(Supplied data):

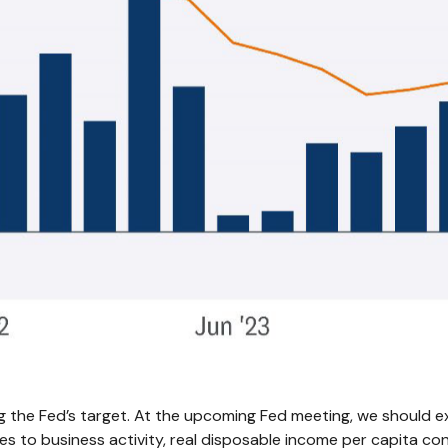
g the Fed’s target. At the upcoming Fed meeting, we should ex
s to business activity, real disposable income per capita cont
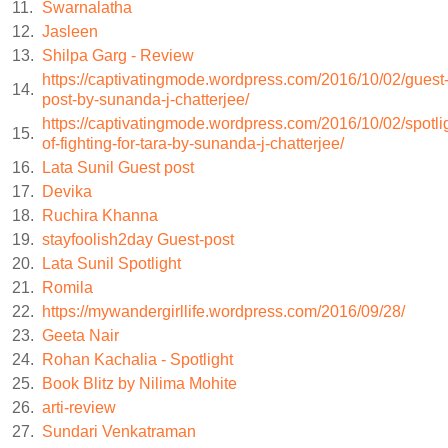
11.
Swarnalatha
12.
Jasleen
Baldev choked on his spit and coughed outside, jarring the st
13.
Shilpa Garg - Review
https://captivatingmode.wordpress.com/2016/10/02/guest
her of the task ahead.
14.
post-by-sunanda-j-chatterjee/
https://captivatingmode.wordpress.com/2016/10/02/spotli
But while it was her duty to follow Baldev’s orders, she wou
15.
of-fighting-for-tara-by-sunanda-j-chatterjee/
16.
Lata Sunil Guest post
eternal damnation.
17.
Devika
18.
Ruchira Khanna
Her neighbor had said that killing a baby was an unforgivable
19.
stayfoolish2day Guest-post
20.
Lata Sunil Spotlight
drowned two of her daughters the day they were born. Wo
21.
Romila
22.
https://mywandergirllife.wordpress.com/2016/09/28/
she’d said, crying at the fate of her own rotten soul.
23.
Geeta Nair
24.
Rohan Kachalia - Spotlight
But it was a matter of survival. Produce a male heir or be tur
25.
Book Blitz by Nilima Mohite
26.
arti-review
female child was a burden. Even Hansa knew that; her father
27.
Sundari Venkatraman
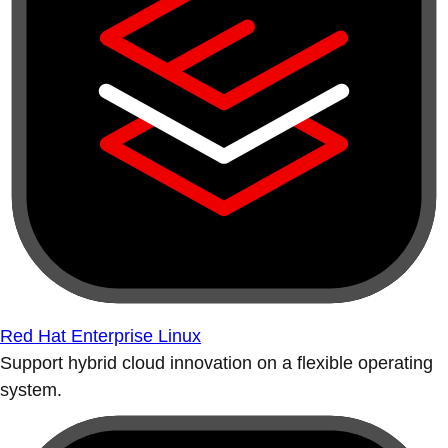
Red Hat Enterprise Linux
Support hybrid cloud innovation on a flexible operating
system.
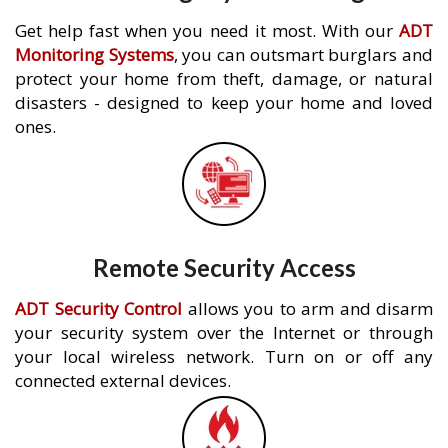
Get help fast when you need it most. With our
ADT
Monitoring Systems
, you can outsmart burglars and
protect your home from theft, damage, or natural
disasters - designed to keep your home and loved
ones.
Remote Security Access
ADT Security Control
allows you to arm and disarm
your security system over the Internet or through
your local wireless network. Turn on or off any
connected external devices.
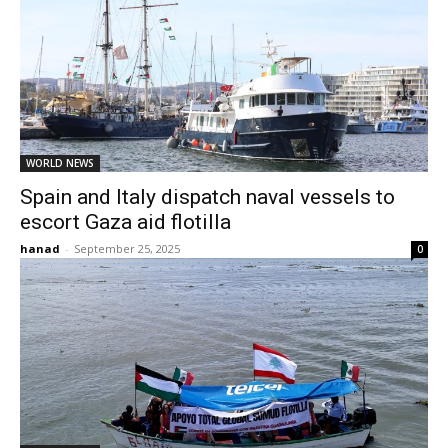
WORLD NEWS
Spain and Italy dispatch naval vessels to
escort Gaza aid flotilla
hanad
-
September 25, 2025
0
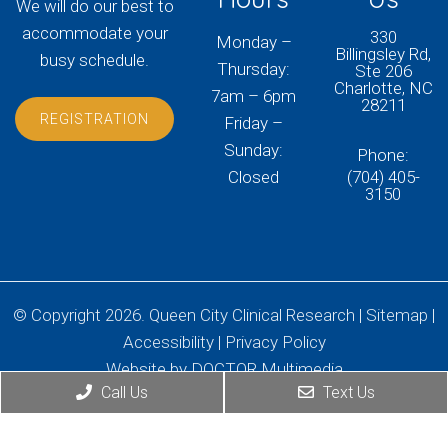
We will do our best to
accommodate your
330
Monday –
Billingsley Rd,
busy schedule.
Thursday:
Ste 206
Charlotte, NC
7am – 6pm
28211
REGISTRATION
Friday –
Sunday:
Phone:
Closed
(704) 405-
3150
© Copyright 2026. Queen City Clinical Research |
Sitemap
|
Accessibility
|
Privacy Policy
Website by DOCTOR Multimedia
Call Us
Text Us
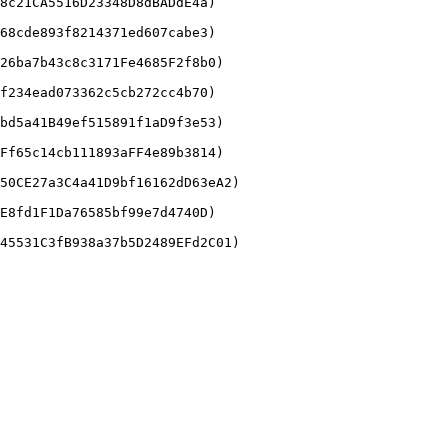
8c21CA5516D23348D8dBADdE4a)

68cde893f8214371ed607cabe3)

26ba7b43c8c3171Fe4685F2f8b0)

f234ead073362c5cb272cc4b70)

bd5a41B49ef515891f1aD9f3e53)

Ff65c14cb111893aFF4e89b3814)

50CE27a3C4a41D9bf16162dD63eA2)

E8fd1F1Da76585bf99e7d4740D)
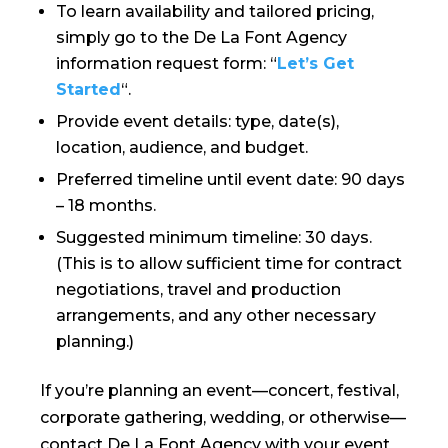
To learn availability and tailored pricing,
simply go to the De La Font Agency
information request form: “
Let’s Get
Started
“.
Provide event details: type, date(s),
location, audience, and budget.
Preferred timeline until event date: 90 days
– 18 months.
Suggested minimum timeline: 30 days.
(This is to allow sufficient time for contract
negotiations, travel and production
arrangements, and any other necessary
planning.)
If you’re planning an event—concert, festival,
corporate gathering, wedding, or otherwise—
contact De La Font Agency with your event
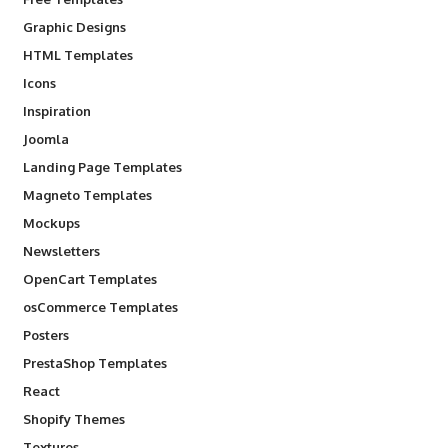
Graphic Designs
HTML Templates
Icons
Inspiration
Joomla
Landing Page Templates
Magneto Templates
Mockups
Newsletters
OpenCart Templates
osCommerce Templates
Posters
PrestaShop Templates
React
Shopify Themes
Textures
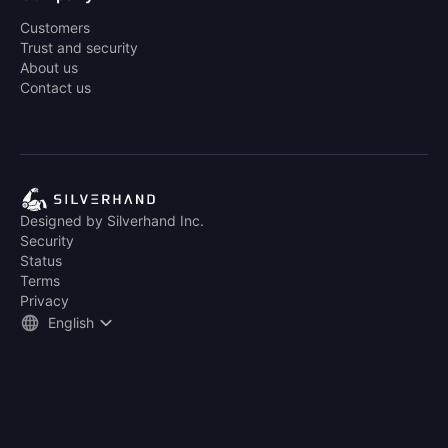
Customers
Trust and security
About us
Contact us
Designed by Silverhand Inc.
Security
Status
Terms
Privacy
English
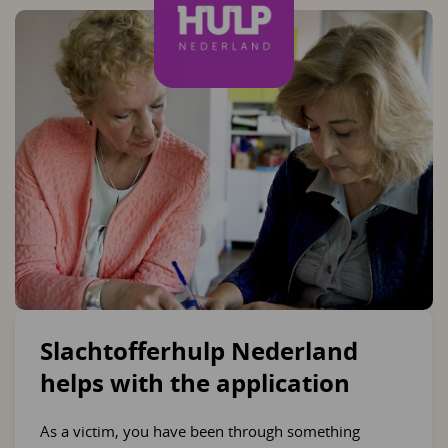
Slachtofferhulp Nederland
helps with the application
As a victim, you have been through something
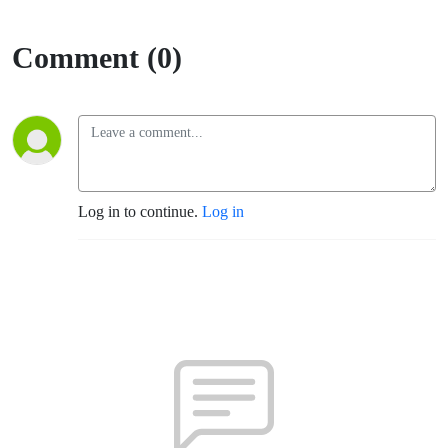
Comment (0)
Log in to continue.
Log in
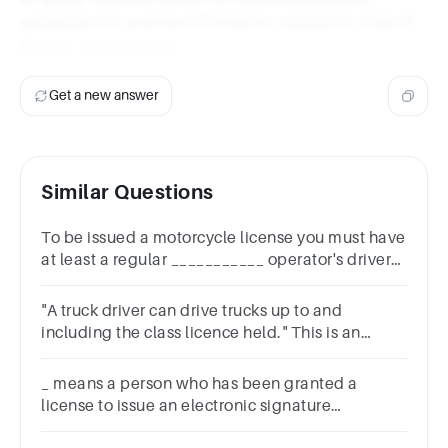
guidelines for precise information related to Class E
license requirements.
Get a new answer
Similar Questions
To be issued a motorcycle license you must have
at least a regular ___________ operator's driver
license.SpecialClass AClass EClass C
"A truck driver can drive trucks up to and
including the class licence held." This is an
example of a(n) _______________ rule.
_ means a person who has been granted a
license to issue an electronic signature
certificate.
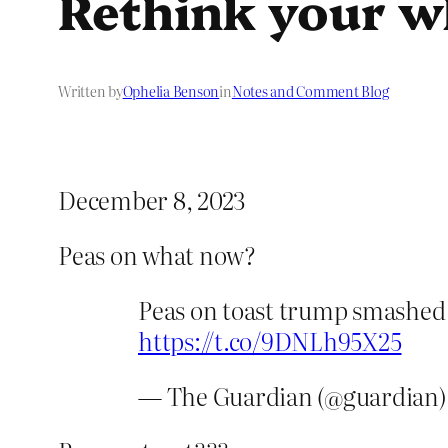
Rethink your wh
Written by
Ophelia Benson
in
Notes and Comment Blog
December 8, 2023
Peas on what now?
Peas on toast trump smashed a
https://t.co/9DNLh95X25
— The Guardian (@guardian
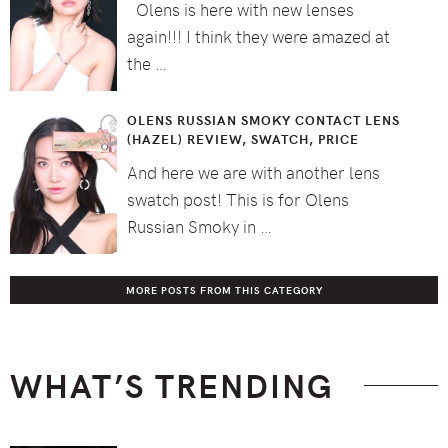
Olens is here with new lenses
again!!! I think they were amazed at
the …
OLENS RUSSIAN SMOKY CONTACT LENS
(HAZEL) REVIEW, SWATCH, PRICE
And here we are with another lens
swatch post! This is for Olens
Russian Smoky in …
MORE POSTS FROM THIS CATEGORY
WHAT’S TRENDING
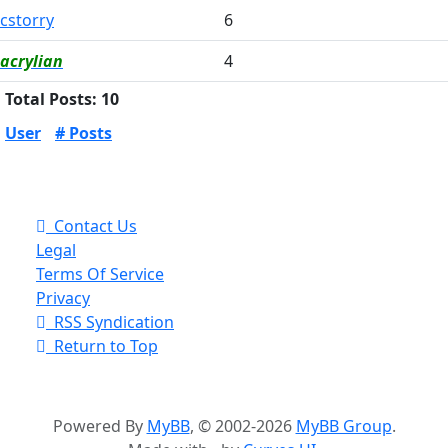
cstorry
6
acrylian
4
Total Posts: 10
User
# Posts
Contact Us
Legal
Terms Of Service
Privacy
RSS Syndication
Return to Top
Powered By
MyBB
, © 2002-2026
MyBB Group
.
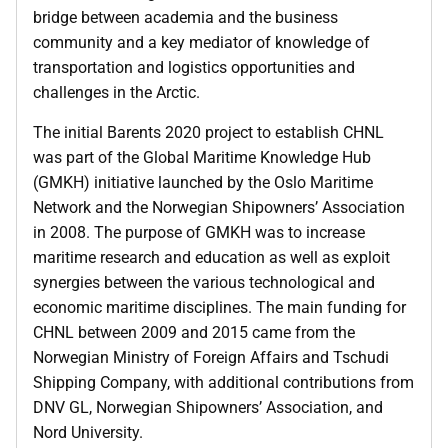
bridge between academia and the business
community and a key mediator of knowledge of
transportation and logistics opportunities and
challenges in the Arctic.
The initial Barents 2020 project to establish CHNL
was part of the Global Maritime Knowledge Hub
(GMKH) initiative launched by the Oslo Maritime
Network and the Norwegian Shipowners’ Association
in 2008. The purpose of GMKH was to increase
maritime research and education as well as exploit
synergies between the various technological and
economic maritime disciplines. The main funding for
CHNL between 2009 and 2015 came from the
Norwegian Ministry of Foreign Affairs and Tschudi
Shipping Company, with additional contributions from
DNV GL, Norwegian Shipowners’ Association, and
Nord University.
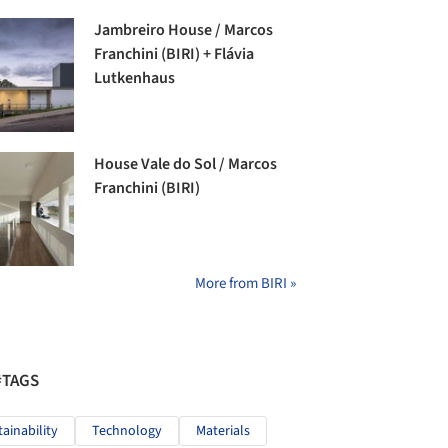
Jambreiro House / Marcos
Franchini (BIRI) + Flávia
Lutkenhaus
House Vale do Sol / Marcos
Franchini (BIRI)
More from BIRI »
#TAGS
tainability
Technology
Materials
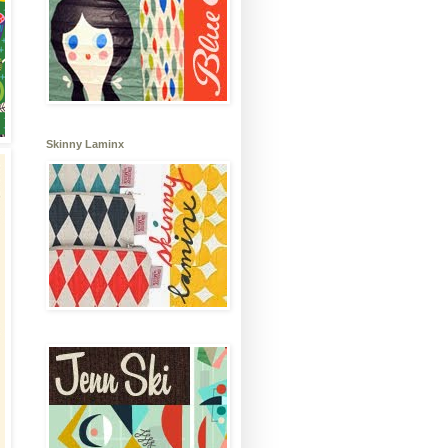
Skinny Laminx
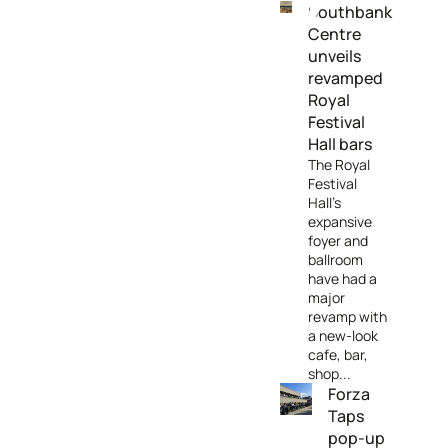
Southbank
Centre
unveils
revamped
Royal
Festival
Hall bars
The Royal
Festival
Hall’s
expansive
foyer and
ballroom
have had a
major
revamp with
a new-look
cafe, bar,
shop...
Forza
Taps
pop-up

(Brief): Scan the preceding listing for the string "been" and copy every line where it occurs.

(Your response):
As a victim, you have been through something
_ means a person who has been granted a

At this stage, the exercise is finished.